Vier Tampons auf rosa Untergrund

Free the tampons: Menstruieren am Arbeitsplatz

Unterleibskrämpfe, Kreislaufprobleme, Hormone, die verrückt spielen: Für viele Frauen ist ihre Periode die Zeit im Monat, in der sie am liebsten im Bett bleiben und ihr Eigengewicht in Schokolade konsumieren möchten. Daran, am Arbeitsplatz die Welt zu retten, ist dabei eigentlich kaum zu denken.

#Kann heute nicht kommen, ich menstruiere.
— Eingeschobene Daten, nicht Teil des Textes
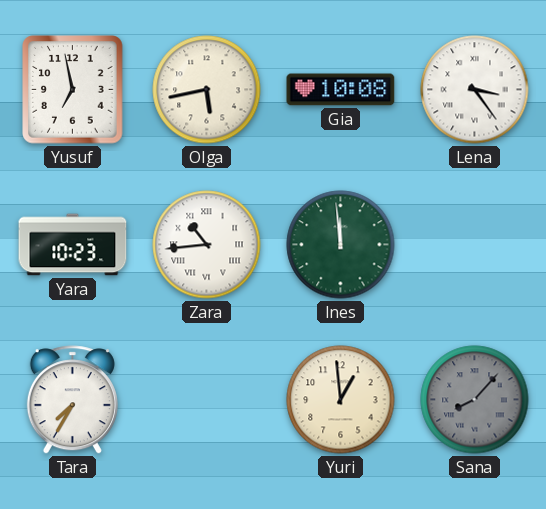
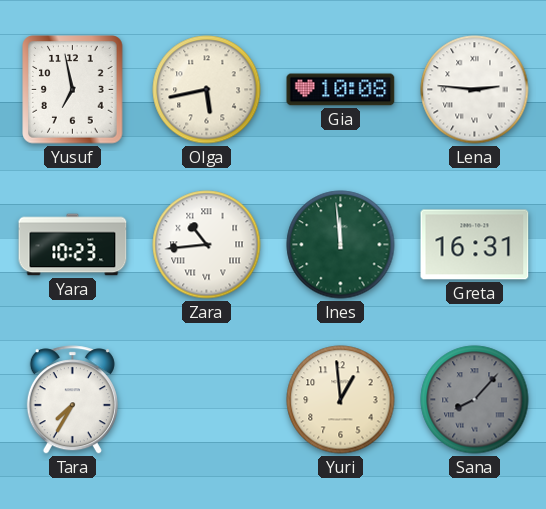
Lena: 3:24 -> 2:46
Greta: none -> 16:31
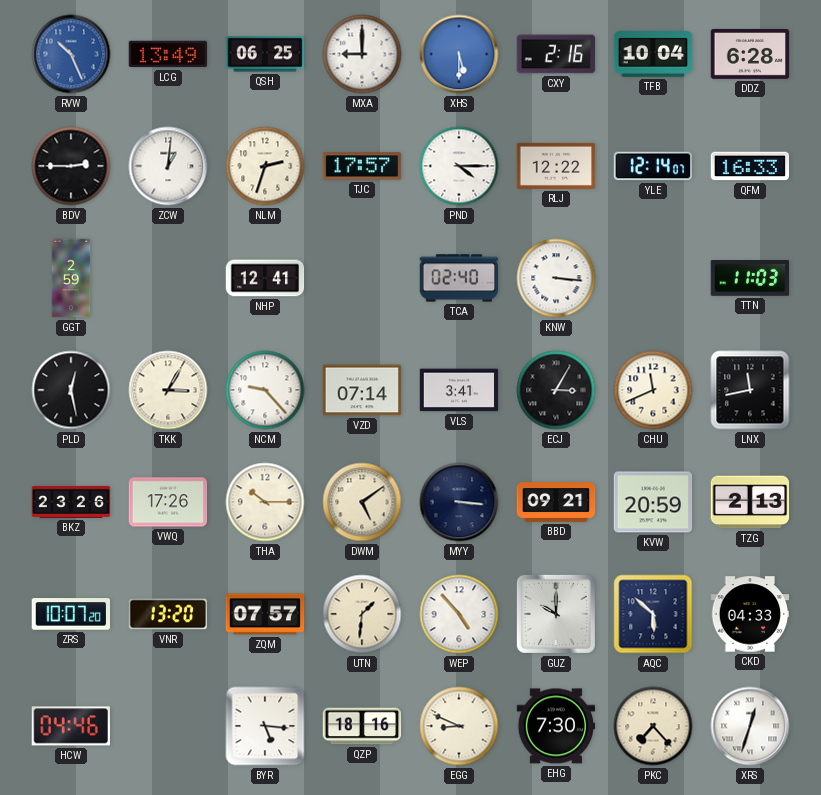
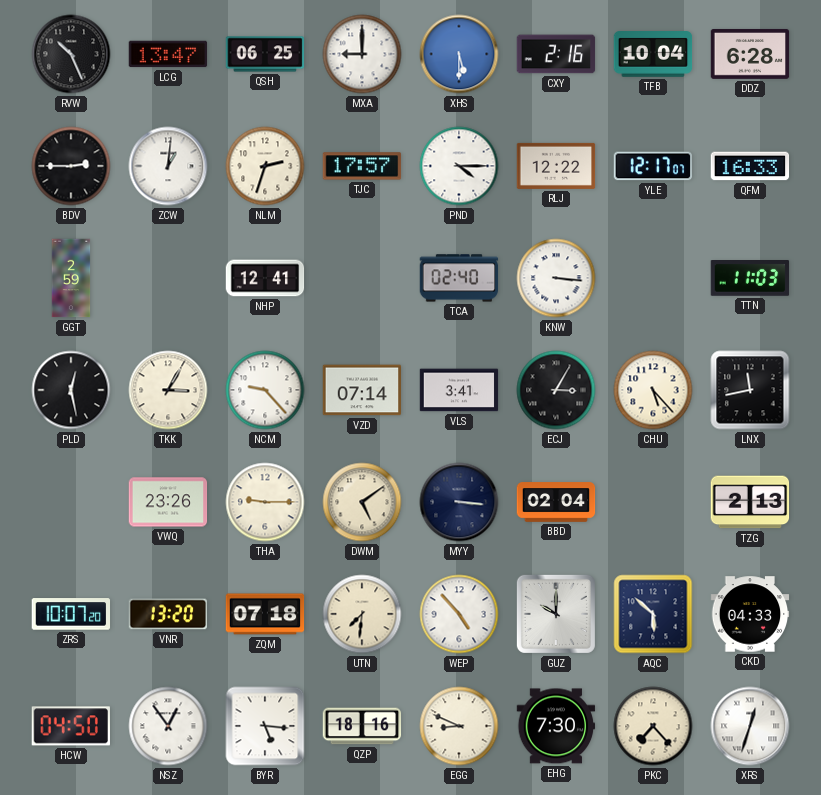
RVW dial: blue -> black
LCG: 13:49 -> 13:47
YLE: 12:14 -> 12:17
CHU: 11:41 -> 5:23
BKZ: 23:26 -> none
VWQ: 17:26 -> 23:26
THA: 10:15 -> 9:15
BBD: 09:21 -> 02:04
KVW: 20:59 -> none
ZQM: 07:57 -> 07:18
UTN: 1:31 -> 7:31
HCW: 04:46 -> 04:50
NSZ: none -> 12:54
In manchen asiatischen Ländern ist man sich dieser Problematik bereits seit den Vierzigerjahren bewusst. So können Frauen in Japan, Indonesien und Taiwan zu Hause bleiben, wenn sie unter Menstruationsbeschwerden leiden. In Südkorea gibt es für Arbeitnehmerinnen, die sich trotz Schmerzen durch den Arbeitstag quälen, sogar eine Bonuszahlung. Während diese Länder – zumindest diesbezüglich – bereits im Jahr 3017 leben, sieht es an Arbeitsplätzen hierzulande eher mau aus. Freie Tage während der Periode? Fehlanzeige. Stattdessen wird die Thematik gerne totgeschwiegen. Hier bleibt also nur die herkömmliche Krankschreibung im äußersten Notfall.
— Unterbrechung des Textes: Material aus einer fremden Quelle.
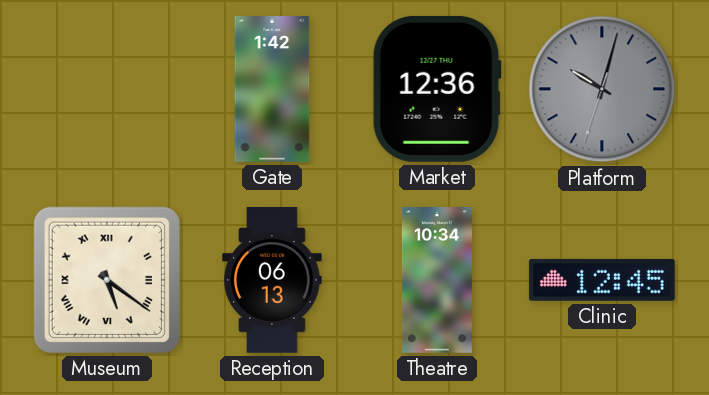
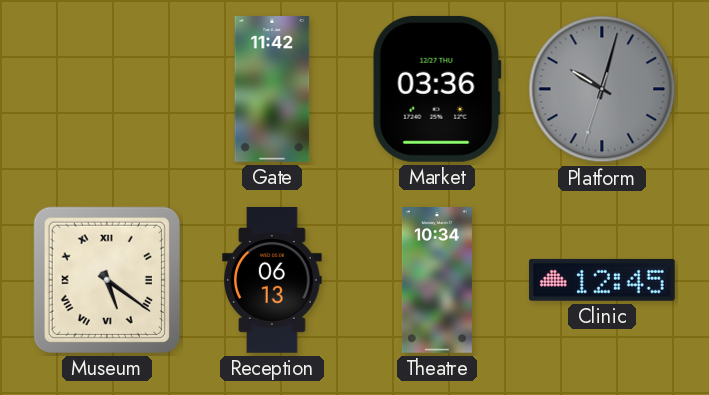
Gate: 1:42 -> 11:42
Market: 12:36 -> 03:36
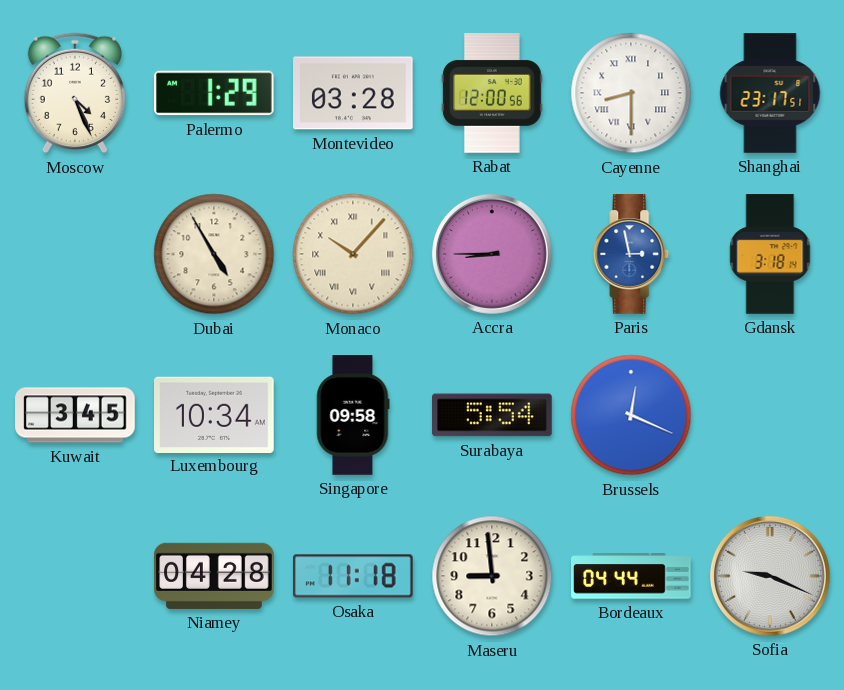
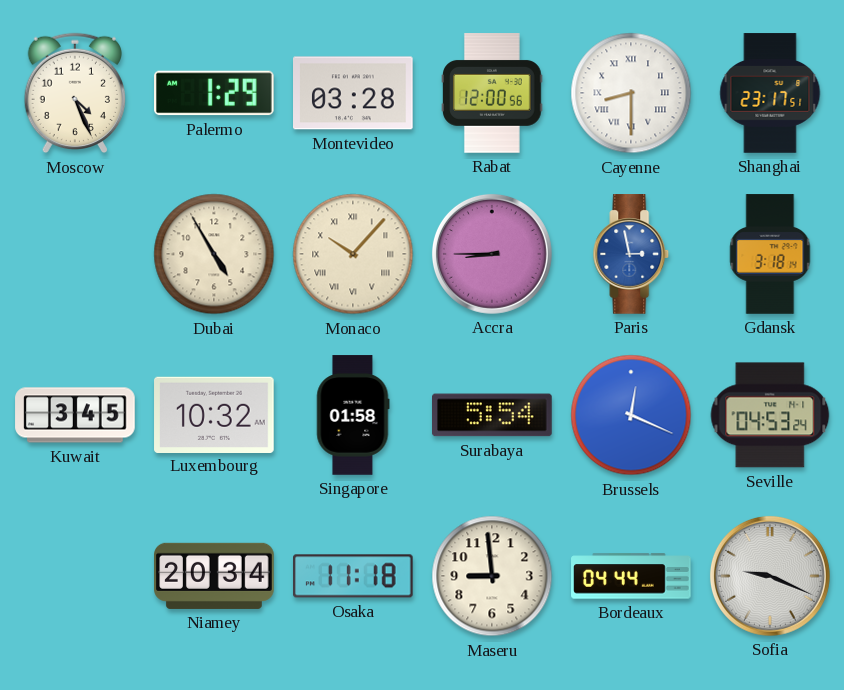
Luxembourg: 10:34 -> 10:32
Singapore: 09:58 -> 01:58
Seville: none -> 04:53
Niamey: 04:28 -> 20:34
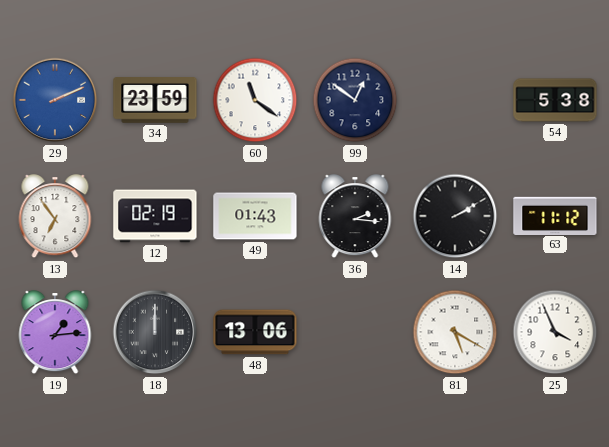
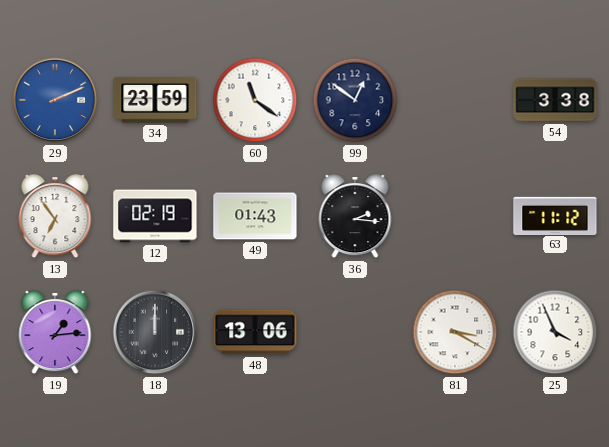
54: 5:38 -> 3:38
14: 2:10 -> none
81: 5:20 -> 3:20
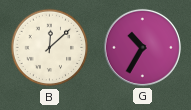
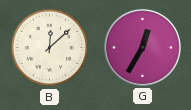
G: 10:35 -> 12:35
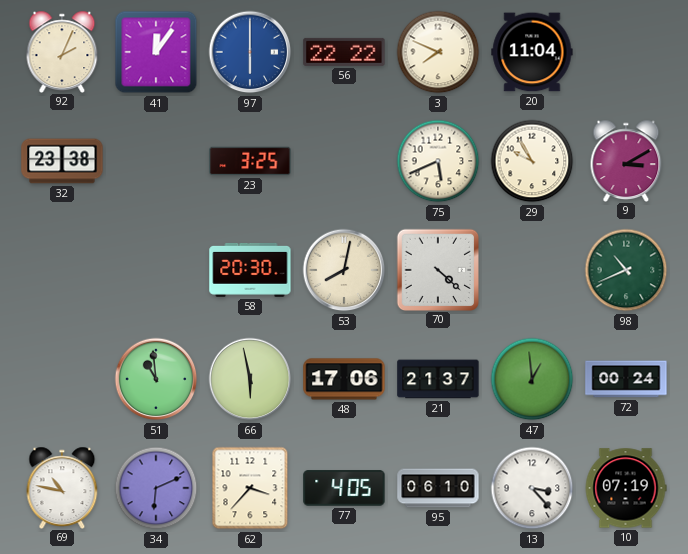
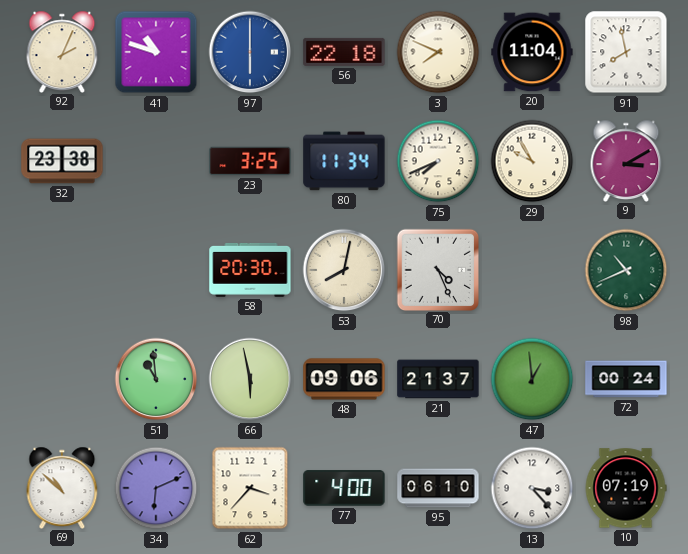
41: 12:06 -> 10:48
56: 22:22 -> 22:18
91: none -> 7:58
80: none -> 11:34
75: 5:41 -> 7:41
70: 4:22 -> 4:26
48: 17:06 -> 09:06
69: 10:47 -> 10:52
77: 4:05 -> 4:00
#Gib Period Shaming keine Chance

Vor den Krämpfen und sonstigen Beschwerden steht aber erst mal eine nach wie vor unberechenbare Überraschung. Und die trifft fast jede Arbeitnehmerin im gebärfähigen Alter auch irgendwann am Arbeitsplatz. Dann wird oft verschämt mit einem Tampon in der Faust über den Flur gehuscht, als wäre es ein Päckchen Sprengstoff. Oder doch lieber mit der Handtasche auf die Toilette und ein verwundertes „Gehst du schon nach Hause?“ von den Kollegen riskieren? Für viele Frauen ist das leider immer noch ein Grund periodenrot anzulaufen. Dabei ist es etwas ganz Natürliches, seine Blutung zu bekommen. Immerhin signalisiert der Körper damit, dass alles in Ordnung ist. Bei deiner nächsten Menstruation im Büro kannst du deinen funktionstüchtigen Körper also richtig feiern. Stolziere ruhig erhobenen Hauptes und tamponschwingend auf die Toilette. Keine Chance dem Period Shaming!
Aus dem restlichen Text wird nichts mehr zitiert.